In general in vivo the test substance would be expected to be a low (female) to moderate (male) clearance compound that distributed into tissues with a mean residence time in the body of around 1 - 5 hours.

Description of key information

Absorption: The test substance is predicted to have a high fraction absorbed across the gastrointestinal tract.

Distribution: The free fraction in plasma was approximately 16 % in male rats and approximately 11 % in female rats and together with the predicted volume of distribution, it is expected that the test substance would distribute into tissues.

Metabolism: The intrinsic clearance of the test substance in male microsomes was high with a major proportion being attributed to CYP-mediated metabolism. Therefore, the major clearance mechanism in the model is via metabolism.

Excretion: Low percentage renal excretion of the test substance was predicted.
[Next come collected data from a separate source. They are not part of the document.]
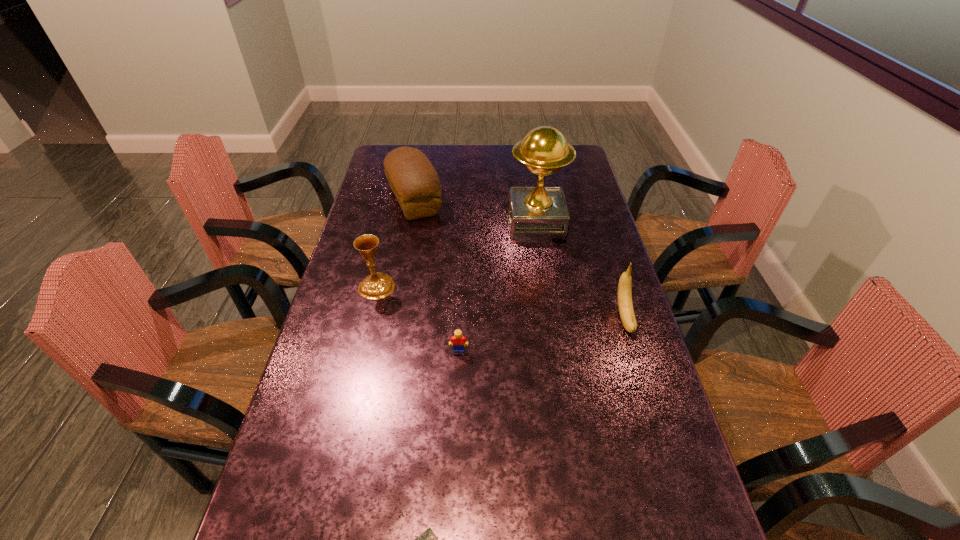 Where is `vacant point located 0.290m on the front of the bread`? Image resolution: width=960 pixels, height=540 pixels. vacant point located 0.290m on the front of the bread is located at coordinates (398, 281).

I want to click on blank space located on the front of the chalice, so click(357, 368).

This screenshot has width=960, height=540. What are the coordinates of `vacant space located at the start of the peel on the rightmost object` in the screenshot? It's located at (639, 363).

Find the location of `free space located on the face of the fifth farthest object`. free space located on the face of the fifth farthest object is located at coordinates (455, 448).

Image resolution: width=960 pixels, height=540 pixels. In order to click on bread that is at the left edge in this screenshot , I will do `click(412, 178)`.

The height and width of the screenshot is (540, 960). I want to click on chalice positioned at the left edge, so click(378, 285).

Locate an element on the screen. This screenshot has height=540, width=960. award positioned at the right edge is located at coordinates (536, 214).

This screenshot has height=540, width=960. What are the coordinates of `banana present at the right edge` in the screenshot? It's located at (625, 304).

At what (x,y) coordinates should I click in order to perform the action: click on free space at the far edge. Please return your answer as a coordinate pair (x, y). The height and width of the screenshot is (540, 960). Looking at the image, I should click on (428, 153).

Locate an element on the screen. Image resolution: width=960 pixels, height=540 pixels. free location at the left edge of the desktop is located at coordinates (337, 440).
Key value for chemical safety assessment

Bioaccumulation potential:
no bioaccumulation potential
Absorption rate - oral (%):
79

Additional information

This study (non GLP, based on OECD 417) was designed to assess the in vivo pharmacokinetic behaviour of the test substance via an in vitro to in vivo extrapolation (IVIVE) to help put into context the findings of toxicology studies carried out separately to this report. In vitro microsomal metabolic stability, plasma protein binding and Caco-2 permeability were determined, and the data used in the physiologically based pharmacokinetic (PBPK) model, Cloe PKTM, to simulate the predicted in vivo exposure in male and female rat at 30, 300 and 1000 mg/kg. Physical chemistry data including solubility, logP and pKa was used in the model and simulation.

The microsomal clearance assay indicated that the intrinsic clearance of the test substance in male microsomes was high with a major proportion being attributed to CYP-mediated metabolism. Therefore, the major clearance mechanism for the test substance in the model is via metabolism. The plasma protein binding test indicated that the free fraction in plasma was approximately 16% in male rats and approximately 11% in female rats.The Caro-2 permeability in vitro test indicated thatpermeability across the intestinal wall would be expected in the in vivo situation. The test substance, when administered in vivo to male and female rats, is predicted to have a high fraction absorbed across the gastrointestinal tract following a dose of 30 mg/kg (approx. 100%) reducing to 39% following a dose of 1000 mg/kg. However, due to a hepatic first pass effect following oral administration this translates to a systemic oral bioavailability of 6.8 – 18% in male rats over this dose range. Due to metabolic intrinsic clearance being lower in female compared to male rats oral bioavailability in female rats was predicted to range from 31 – 79%.

In general in vivo the test substance would be expected to be a low (female) to moderate (male) clearance compound that distributed into tissues with a mean residence time in the body of around 1 - 5 hours.